Лидия, заломив руки, опустилась на табурет.

— Что-то творится тайком от меня. Я ничего не понимаю, я больше не могу так…

Федор Иванович принес стакан воды. Ласково, мягко принялся доказывать, что она — единственный близкий человек для него. Все — только для нее. Он мог бы не брать ответственной и беспокойной работы, особенно в такое время, когда кругом интриги, нашептывания, подозрения, но взял только ради нее. Чувствовал, что жена не верит ему, употреблял самые задушевные слова и интонации, имеющиеся в запасе. — В последние месяцы их разделила какая-то стена, стали, как чужие, хуже чужих.

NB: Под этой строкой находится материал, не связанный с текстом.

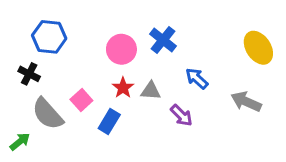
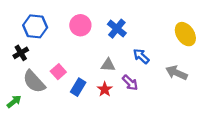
pink circle: (121, 49) -> (80, 25), moved
black cross: (29, 74) -> (21, 53), turned 32
red star: (123, 88) -> (105, 89), moved

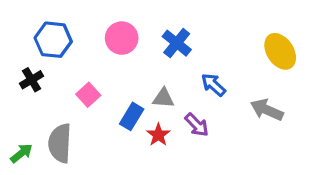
pink square: (58, 72) -> (88, 95), moved
gray semicircle: (34, 82) -> (60, 143), moved, turned 45
blue rectangle: (78, 87) -> (132, 116), moved

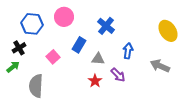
pink circle: (122, 38) -> (64, 17), moved
blue arrow: (213, 85) -> (128, 51), turned 56
blue rectangle: (132, 116) -> (79, 45), moved
green arrow: (22, 153) -> (13, 67), moved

Те, по крайней мере, не обвиняют друг друга, а если обвиняют, то на каком-либо основании. В конце концов, дело не в разведке, а в чем-то другом. Может быть, он противен ей, надоел?

Лидия продолжала плакать. Тогда в нем вспыхнуло раздражение.

— Хоть кол теши на голове, — сказал он. — Ничем не возьмешь: ни доказательствами, ни лаской, ни умом, ни сердцем. Остается плюнуть — думай, что угодно, черт с тобой!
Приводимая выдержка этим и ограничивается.